Hello, My name is Raphael. I'am a US Army Vet and have been thinking about relocating to Mexico. Does anyone have any helpful tips for me I.e. Housing/rent, safety, food, transportation, travel, nightlife. I'm on a fixed income budget due to my service connected disability. Thank you I appreciate your feedback ?


----------



## Isla Verde (Oct 19, 2011)

TurtleMD said:


> Hola! My name is Raphael, I'm from Maryland and plan on relocating to Mexico. I'm a US Army Vet(retired) and wanted to know the pros/cons for veterans living abroad in Mexico. I do not speak fluent Spanish, but will try to learn to adjust and adapt. Any tips on housing/rent, safety, travel/transportation, food, shopping, etc.


Hi, Raphael, and welcome to the Mexico Forum. I'm curious as to why you think that the pros and cons of living here would be different for a veteran as opposed to the rest of us expats.


----------



## TurtleMD (Feb 26, 2016)

Isla Verde said:


> TurtleMD said:
> 
> 
> > Hola! My name is Raphael, I'm from Maryland and plan on relocating to Mexico. I'm a US Army Vet(retired) and wanted to know the pros/cons for veterans living abroad in Mexico. I do not speak fluent Spanish, but will try to learn to adjust and adapt. Any tips on housing/rent, safety, travel/transportation, food, shopping, etc.
> ...


 I apologize I didn't mean any disrespect just trying get some info/feedback.


----------



## Isla Verde (Oct 19, 2011)

TurtleMD said:


> I apologize I didn't mean any disrespect just trying get some info/feedback.


It's nothing to do with disrespect, just curiosity. I don't see that being a US veteran would have anything to do with the ease or difficulty you might have if you decide to move to Mexico. 

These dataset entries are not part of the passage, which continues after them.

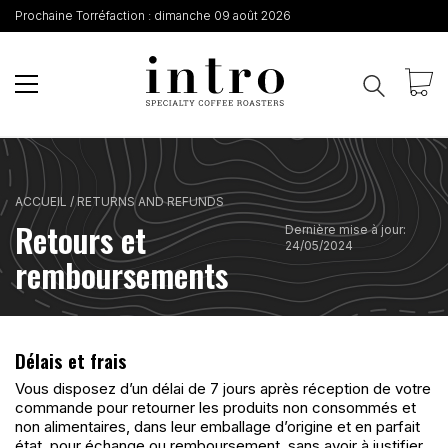
Prochaine Torréfaction :
dimanche 09 août 2026
ACCUEIL
/ RETURNS AND REFUNDS
Retours et
Dernière mise à jour:
24/05/2024
remboursements
Délais et frais
Vous disposez d’un délai de 7 jours après réception de votre
commande pour retourner les produits non consommés et
non alimentaires, dans leur emballage d’origine et en parfait
état, pour échange ou remboursement, sans avoir à justifier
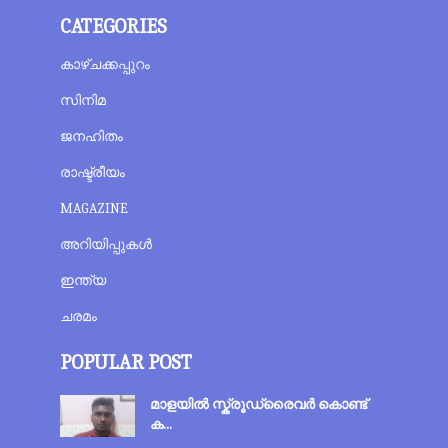
CATEGORIES
കാഴ്ചക്കപ്പുറം
സിനിമ
ജനഹിതം
രാഷ്ട്രീയം
MAGAZINE
അറിയിപ്പുകൾ
ഇന്ത്യ
ചരമം
POPULAR POST
മാളയില്‍ സ്ക്രൂഡ്രൈവർ കൊണ്ട്
ക...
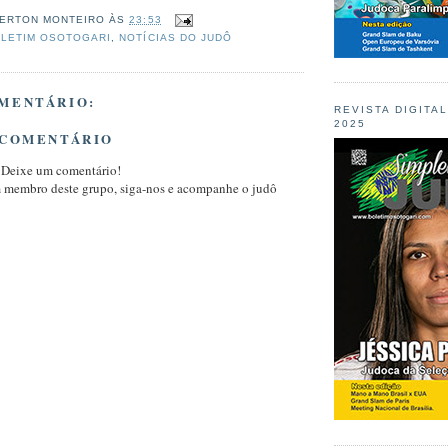
ERTON MONTEIRO
ÀS
23:53
LETIM OSOTOGARI
,
NOTÍCIAS DO JUDÔ
MENTÁRIO:
REVISTA DIGITA
2025
 COMENTÁRIO
 Deixe um comentário!
m membro deste grupo, siga-nos e acompanhe o judô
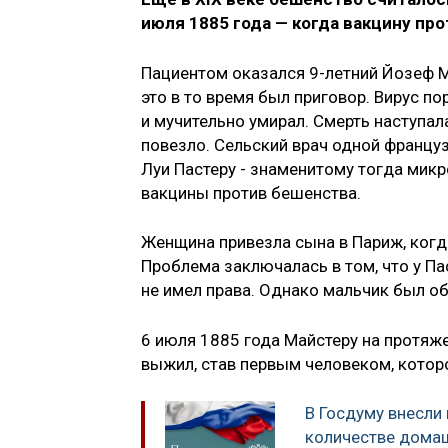
июля 1885 года — когда вакцину пр
Пациентом оказался 9-летний Йозеф Ма
это в то время был приговор. Вирус п
и мучительно умирал. Смерть наступал
повезло. Сельский врач одной францу
Луи Пастеру - знаменитому тогда мик
вакцины против бешенства.
Женщина привезла сына в Париж, ког
Проблема заключалась в том, что у Пас
не имел права. Однако мальчик был об
6 июля 1885 года Майстеру на протяж
выжил, став первым человеком, котор
В Госдуму внесли
количестве домаш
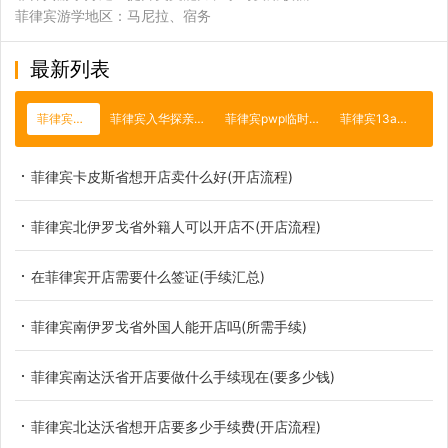
菲律宾游学地区：马尼拉、宿务
最新列表
菲律宾开店
菲律宾入华探亲签证
菲律宾pwp临时工签
菲律宾13a签证
菲律宾卡皮斯省想开店卖什么好(开店流程)
菲律宾北伊罗戈省外籍人可以开店不(开店流程)
在菲律宾开店需要什么签证(手续汇总)
菲律宾南伊罗戈省外国人能开店吗(所需手续)
菲律宾南达沃省开店要做什么手续现在(要多少钱)
菲律宾北达沃省想开店要多少手续费(开店流程)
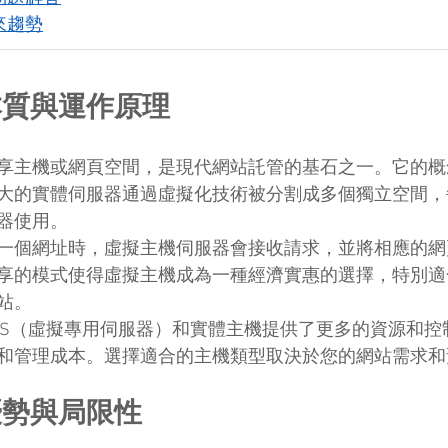
來趨勢
本質與運作原理
享主機或網頁空間，是現代網站託管的基石之一。它的概
大的實體伺服器通過虛擬化技術被分割成多個獨立空間，
器使用。
一個網址時，虛擬主機伺服器會接收請求，並將相應的網
享的模式使得虛擬主機成為一種經濟實惠的選擇，特別適
站。
PS（虛擬專用伺服器）和實體主機提供了更多的資源和控
和管理成本。選擇適合的主機類型取決於您的網站需求和
優勢與局限性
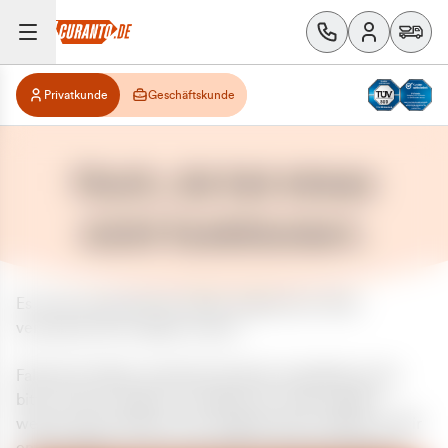
Privatkunde
Geschäftskunde
Huch, da hat etwas
nicht funktioniert.
Es ist ein unerwarteter Fehler aufgetreten. Bitte
versuchen Sie es später erneut.
Falls das Problem weiterhin besteht, kontaktieren Sie
bitte unseren Support und geben Sie, falls möglich,
weitere Informationen zum aufgetretenen Fehler an. Wir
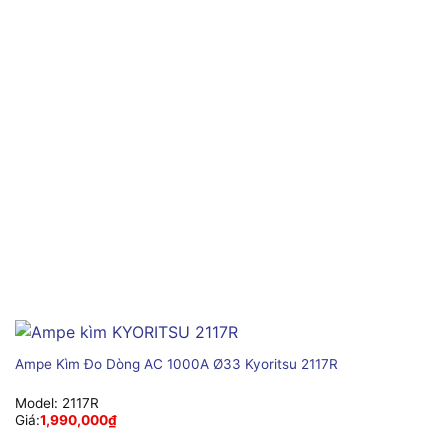
Ampe Kìm Đo Dòng AC 1000A Ø33 Kyoritsu 2117R
Model:
2117R
Giá:
1,990,000
₫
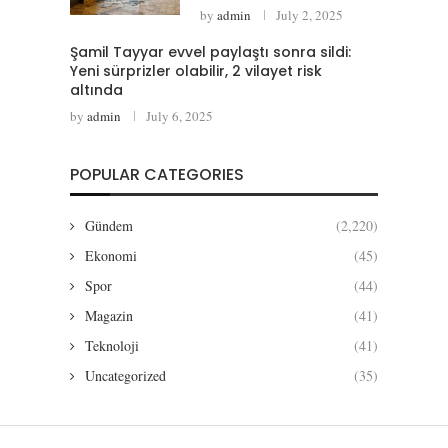
by
admin
July 2, 2025
Şamil Tayyar evvel paylaştı sonra sildi:
Yeni sürprizler olabilir, 2 vilayet risk
altında
by
admin
July 6, 2025
POPULAR CATEGORIES
Gündem
(2,220)
Ekonomi
(45)
Spor
(44)
Magazin
(41)
Teknoloji
(41)
Uncategorized
(35)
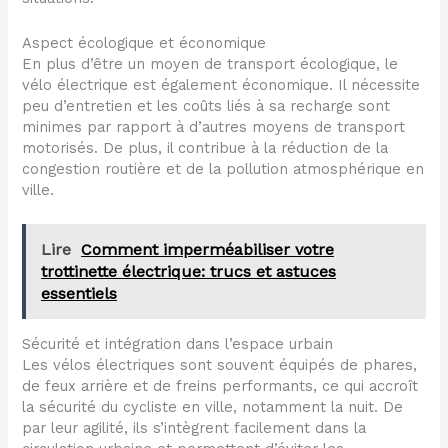
Aspect écologique et économique
En plus d’être un moyen de transport écologique, le
vélo électrique est également économique. Il nécessite
peu d’entretien et les coûts liés à sa recharge sont
minimes par rapport à d’autres moyens de transport
motorisés. De plus, il contribue à la réduction de la
congestion routière et de la pollution atmosphérique en
ville.
Lire
Comment imperméabiliser votre
trottinette électrique: trucs et astuces
essentiels
Sécurité et intégration dans l’espace urbain
Les vélos électriques sont souvent équipés de phares,
de feux arrière et de freins performants, ce qui accroît
la sécurité du cycliste en ville, notamment la nuit. De
par leur agilité, ils s’intègrent facilement dans la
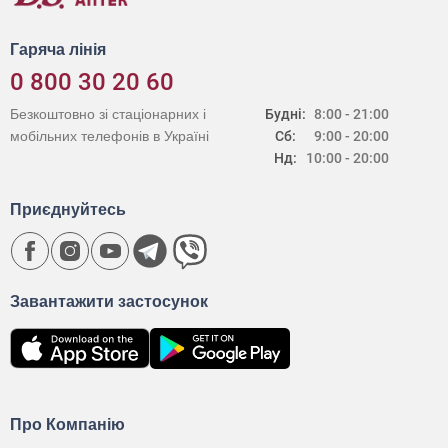
Гаряча лінія
0 800 30 20 60
Безкоштовно зі стаціонарних і
Будні:
8:00 - 21:00
мобільних телефонів в Україні
Сб:
9:00 - 20:00
Нд:
10:00 - 20:00
Приєднуйтесь
Завантажити застосунок
Про Компанію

By the way, you have made basically the same post three times, which will complicate your getting useful answers to your questions. If you don't mind, I'm going to move these posts of yours to the thread you started on the main forum.


----------



## TurtleMD (Feb 26, 2016)

I apologize for the mix up with my posts. Just trying to figure the site out. I want to do something different with my life and living abroad peaked my interest and I have always loved Mexico for its culture, warm weather, and history.


----------



## Isla Verde (Oct 19, 2011)

TurtleMD said:


> I apologize for the mix up with my posts. Just trying to figure the site out. I want to do something different with my life and living abroad peaked my interest and I have always loved Mexico for its culture, warm weather, and history.


No problem. That's one reason why we mods are here, to help new members figure out how the forum works.

Do you have any idea where you might want to live in Mexico?


----------



## TurtleMD (Feb 26, 2016)

Well that depends. I don't know where to begin. I've looked into Playa Del Carmen, I'm on a fixed income monthly of $800usd.


----------



## TundraGreen (Jul 15, 2010)

TurtleMD said:


> Hola! My name is Raphael, I'm from Maryland and plan on relocating to Mexico. I'm a US Army Vet(retired) and wanted to know the pros/cons for veterans living abroad in Mexico. I do not speak fluent Spanish, but will try to learn to adjust and adapt. Any tips on housing/rent, safety, travel/transportation, food, shopping, etc.


I don't know that living in Mexico is any different for veterans than it is for anyone else. If you live in a place with lots of US people there might be a group of them. I am a Vietnam vet, but only spent 1 year, 9 months and 21 days in the Army, a year of it in Vietnam. I don't generally identify myself as a vet since it was not a career for me, just the draft.


----------



## sparks (Jun 17, 2007)

TurtleMD said:


> Well that depends. I don't know where to begin. I've looked into Playa Del Carmen, I'm on a fixed income monthly of $800usd.


With only $800 a month you'd better be close to the US border because you won't qualify for a resident Visa. 180 day Tourist Permit is what you'll need


----------



## RVGRINGO (May 16, 2007)

You may also want to investigate places that are not as expensive, or hot and humid.


----------



## TJGUY (Jan 5, 2016)

TurtleMD said:


> Hello, My name is Raphael. I'am a US Army Vet and have been thinking about relocating to Mexico. Does anyone have any helpful tips for me I.e. Housing/rent, safety, food, transportation, travel, nightlife. I'm on a fixed income budget due to my service connected disability. Thank you I appreciate your feedback ?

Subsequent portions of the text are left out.